The definition also confirms (at 15A (3)) that a regular pattern of hours is not in itself indicative of a firm advance commitment, and, (at 15A (4)) that an assessment of whether a person is a casual employee is to be made solely on the offer and acceptance of employment, and not on the basis of any subsequent conduct by either party.  We address our concerns regarding the new definition, below.

Impact of Casual Definition

In his second reading speech, the Minister for Industrial Relations stated that the casual definition provisions are in direct response to the decisions in WorkPac Pty Ltd v Skene [2002] FCAFC 84 (‘Skene’) and Workpac Pty Ltd v Rossato [2018] FCAFC 131 (‘Rossato’). Rossato is currently on appeal to the High Court of Australia.

Skene and Rossato confirmed that employees who work a regular pattern of hours with a firm advance commitment of work were incorrectly described as casuals, and are able to accrue and access entitlements such as annual leave and personal leave, pursuant to the FW Act, like any other permanent employee. 

The application of both Skene and Rossato, prior to the implementation of the casual definition, were to have a positive impact as many employers were required to review their workforce and assess if their long terms casual employees were in fact ‘other than casuals’, and, entitled to the same entitlements as permanent employees. It was hoped that the impact of these decisions would reduce casualisation in the Australian workforce.

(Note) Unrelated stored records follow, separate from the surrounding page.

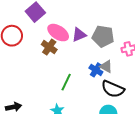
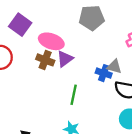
purple triangle: (79, 35) -> (65, 59), moved
gray pentagon: (103, 36) -> (92, 18), moved

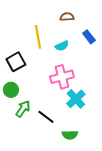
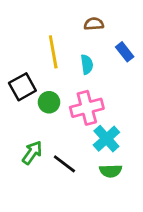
cyan semicircle: (62, 46) -> (87, 64), turned -72
green circle: (11, 90) -> (49, 102), moved
green semicircle: (70, 135) -> (111, 171), moved

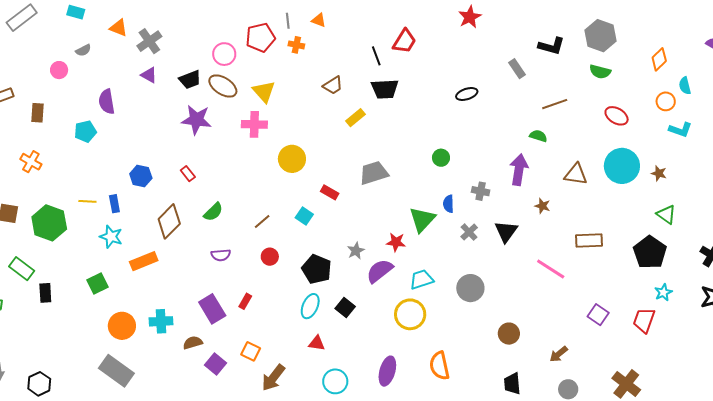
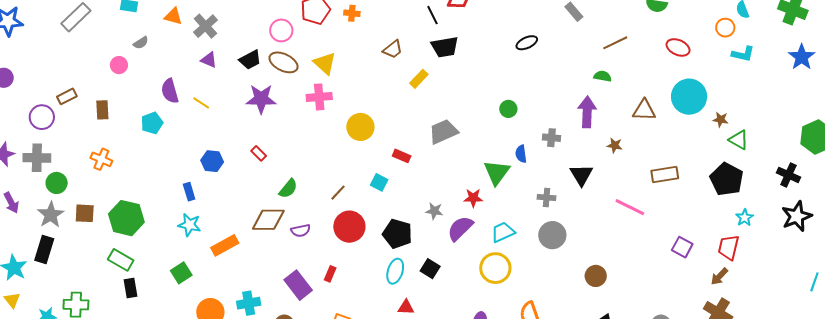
brown star: (659, 173) -> (721, 120), moved
yellow line: (87, 201) -> (201, 103), moved, turned 36
brown diamond: (169, 221) -> (268, 220), moved, turned 52
gray cross: (469, 232) -> (547, 198), moved, turned -36
gray star: (356, 251) -> (434, 211), turned -30
red circle: (270, 257) -> (349, 227), size x1.8
green rectangle: (22, 269) -> (121, 260), moved
brown arrow: (559, 354) -> (719, 276), moved

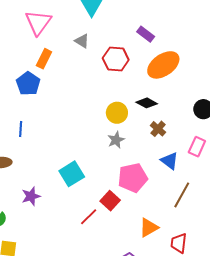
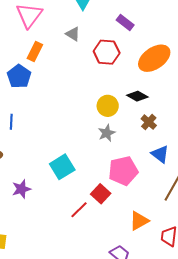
purple rectangle: (146, 34) -> (125, 23), moved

However, the arguments advanced in Skene and Rossato in assessing if a worker is ‘other than a casual’, such as a regular pattern of hours, and, a firm advance commitment of work, are directly undermined by the new casual definition in the Fair Work Act. This amendment will further entrench casualisation of the workforce and seeks to further embolden employers to use a casualised workforce, as, opposed to a permanent workforce.

Loading offset

The newly inserted section 545A will apply to employees who are not casual employees, but, have been incorrectly described as casual employees and have been paid casual loading.

If such an employee commences an underpayment claim for entitlements owed to permanent employees, section 545A (2) requires that the amount of an underpayment claim must be set off against any casual leave loading paid.

Casual conversion

The newly inserted Division 4A provides a process for converting an employee’s employment from casual to permanent. Sections 66C and 66H set out a number of ‘reasonable business grounds’ that an employer can rely upon to not make an offer of conversion, or, to refuse a request for conversion to permanent employment made by the employee. Reasonable business grounds include that the employee’s position would cease to exist in 12 months, or, that their hours of work will be reduced within 12 months.

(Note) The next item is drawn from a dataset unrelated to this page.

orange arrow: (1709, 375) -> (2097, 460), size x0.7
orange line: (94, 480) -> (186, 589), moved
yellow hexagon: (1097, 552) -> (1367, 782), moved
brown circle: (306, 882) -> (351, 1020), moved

Our view is that ‘reasonable business grounds’ leave room for an employer to state that someone’s role isn’t required at the time of the request for conversation. They could then state in 12 months that the position or hours of that worker are still required due to a change in business circumstances, even though they denied an employee’s request at first instance and in reality they were likely eligible for conversion.

It also appears that an employer can continue to rely upon reasonable business grounds provided to an employee, after the first occasion they are considered for permanent employment, on later occasions that an employee requests permanent employment (see section 66F). We are concerned that an employer need only, in practice, consider an employee once for conversation to permanent employment if they have refused the employee’s request on reasonable business grounds.

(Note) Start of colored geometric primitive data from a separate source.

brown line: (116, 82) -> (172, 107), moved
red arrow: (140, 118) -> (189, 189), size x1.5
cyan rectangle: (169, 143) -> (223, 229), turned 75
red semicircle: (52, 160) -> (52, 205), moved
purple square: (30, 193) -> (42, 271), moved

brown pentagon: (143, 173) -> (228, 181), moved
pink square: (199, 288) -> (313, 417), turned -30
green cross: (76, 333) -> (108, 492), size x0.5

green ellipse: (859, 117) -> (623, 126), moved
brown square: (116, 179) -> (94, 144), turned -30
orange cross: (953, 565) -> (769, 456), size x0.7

In short, the Omnibus Bill does not include many of the contentious amendments that were the subject of the campaign against it, given that only Schedule 1 was passed. However, the introduction of the casual definition and the other amendments that flow from that definition will create significant issues for workers who have been treated differently from employees who are permanent, while in essence carrying out the same work.